コラム『所長の眼鏡』
在庫は犯罪!?2010.06.01
もうご存知の方も多いと思いますが、「鳥の詩-決定版」という面白い詩をご紹介します。
日本には謎の鳥がいる。
正体はよく分からない。
中国から見れば「カモ」に見える。
米国から見れば「チキン」に見える。
欧州から見れば「アホウドリ」に見える。
日本の有権者には「サギ」だと思われている。
オザワから見れば「オウム」のような存在。
でも鳥自身は「ハト」だと言い張っている。
「カッコウ」だけは一人前に付けようとするが、
お「フクロウ」さんに、「タカ」っているらしい。
それでいて、約束したら「ウソ」に見え、
身体検査をしたら「カラス」のように真っ黒、
疑惑には口を「ツグミ」、釈明会見では「キュウカンチョウ」になるが、
実際は「ヌエ(鵺)」のようだ。
頭の中身は「シジュウガラ」、実際は単なる鵜飼いの「ウ」。
「キジ」にもなる「トキ」の人だが、
私はあの鳥は日本の「ガン」だと思う。
世界の金融市場はヨーロッパのPIIGS(ポルトガル、イタリア、アイルランド、ギリシャ、スペイン)と呼ばれる5カ国を代表に財政破綻している国が多く、ユーロもドルも危機感が広がり、円買いが続いています。
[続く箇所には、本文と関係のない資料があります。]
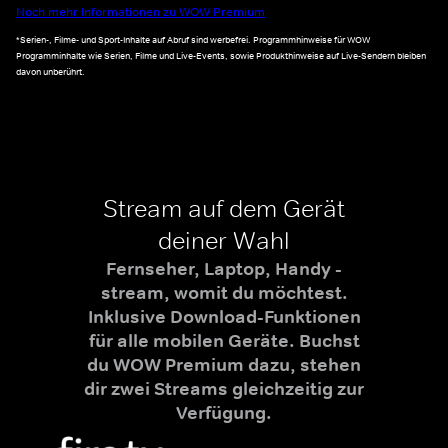
Noch mehr Informationen zu WOW Premium
*Serien-, Filme- und Sport-Inhalte auf Abruf sind werbefrei. Programmhinweise für WOW
Programminhalte wie Serien, Filme und Live-Events, sowie Produkthinweise auf Live-Sendern bleiben
davon unberührt.
Stream auf dem Gerät
deiner Wahl
Fernseher, Laptop, Handy -
stream, womit du möchtest.
Inklusive Download-Funktionen
für alle mobilen Geräte. Buchst
du WOW Premium dazu, stehen
dir zwei Streams gleichzeitig zur
Verfügung.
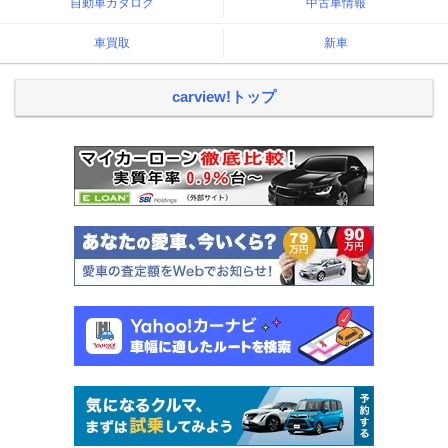
自動車カタログ
中古車情報
車買取
新車
carview!トップ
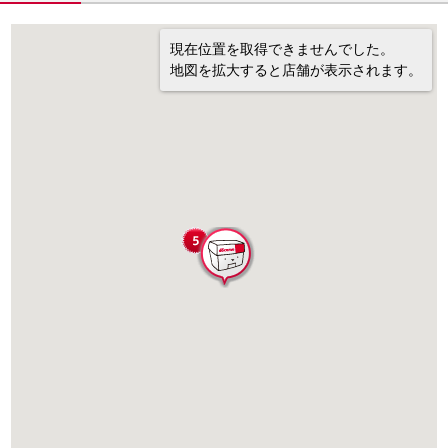
現在位置を取得できませんでした。
地図を拡大すると店舗が表示されます。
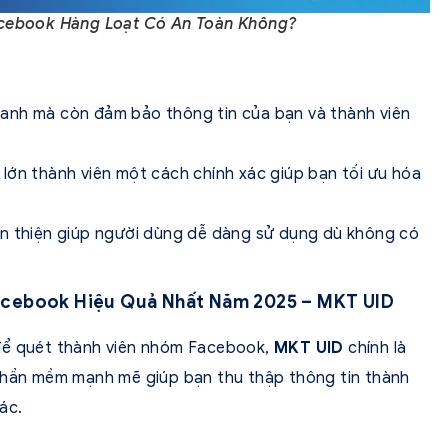
cebook Hàng Loạt Có An Toàn Không?
hanh mà còn đảm bảo thông tin của bạn và thành viên
 lớn thành viên một cách chính xác giúp bạn tối ưu hóa
hân thiện giúp người dùng dễ dàng sử dụng dù không có
Facebook Hiệu Quả Nhất Năm 2025 – MKT UID
để quét thành viên nhóm Facebook,
MKT UID
chính là
 phần mềm mạnh mẽ giúp bạn thu thập thông tin thành
ác.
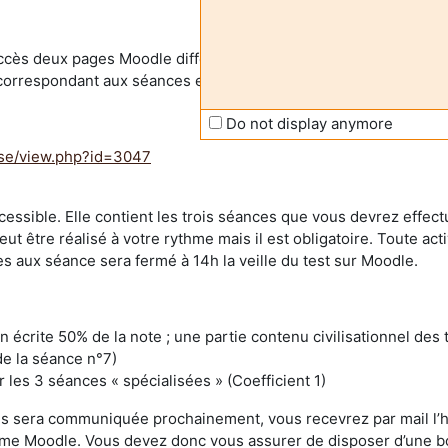
ccès deux pages Moodle différentes :
(correspondant aux séances en présentiel):
Do not display anymore
rse/view.php?id=3047
ssible. Elle contient les trois séances que vous devrez effectue
 peut être réalisé à votre rythme mais il est obligatoire. Toute ac
ès aux séance sera fermé à 14h la veille du test sur Moodle.
 écrite 50% de la note ; une partie contenu civilisationnel des
de la séance n°7)
les 3 séances « spécialisées » (Coefficient 1)
ous sera communiquée prochainement, vous recevrez par mail l’ho
forme Moodle. Vous devez donc vous assurer de disposer d’une b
また北朝鮮有事でも円買いで、いかに円が強い通貨かが分かります。
そんな中、沖縄を行ったり来たりするハトで大丈夫かと心配ですが、なぜこれほど財政赤字で景気が悪く、政治が混迷を極める国の通貨が強いのでしょうか…!?
これは日本の借金の中身とキャッシュフローにあります。
日本の国債残高はずっと増え続けているものの、実は他国からの借金である「対外債務」はほとんどありません。
日本の国債はその大部分を国内の金融機関に販売しています。
一方で、日本は外貨準備高など財政余力に優れており、世界でも指折りの債権国で、尚且つ現在の環境下でも貿易黒字が続いています。
すなわちキャッシュフローが黒字なのです。
会社経営に置き換えれば、身内からの借入は膨大にあるが銀行からの借入はほとんどなく、キャッシュフローが黒字なのですぐに倒産することはないだろう…
ということで、一時避難場所として円が買われているのです。
では会社経営でキャッシュフローを良くするにはどうすればいいのでしょうか…!?
ポイントは2つです。
①回収と支払いのバランス、すなわち売掛債権の回収と、仕入債務の支払いのサイトバランスを良くする。
②棚卸資産の回転日数、すなわち商品を仕入れてから売上げに掛かるまでの日数を短くする。
このどちらかでも悪くなれば資金繰りは悪化します。
あの松下電器産業(現パナソニック)でも、1兆円あった金融資産が3000億円に減ってしまったことがあり、
その主な原因は「売上げの機会損失を避けるための過剰在庫」だったのです。
つまり、「在庫」は「財庫」ではなく「罪庫」なのです。
なぜ大企業でもこんな当たり前の状況に陥るかというと、株主から「増収増益」を求められるからです。
つまり、損益計算書の世界です。
中小企業も同じで、売上目標と利益目標は掲げても、在庫目標を掲げることはまずありません。
実地棚卸も決算期末だけです。
これでは税務署のために棚卸をしていることになります。
損益だけでなくキャッシュフローを考えて、「在庫は罪庫」と覚えておいて下さい。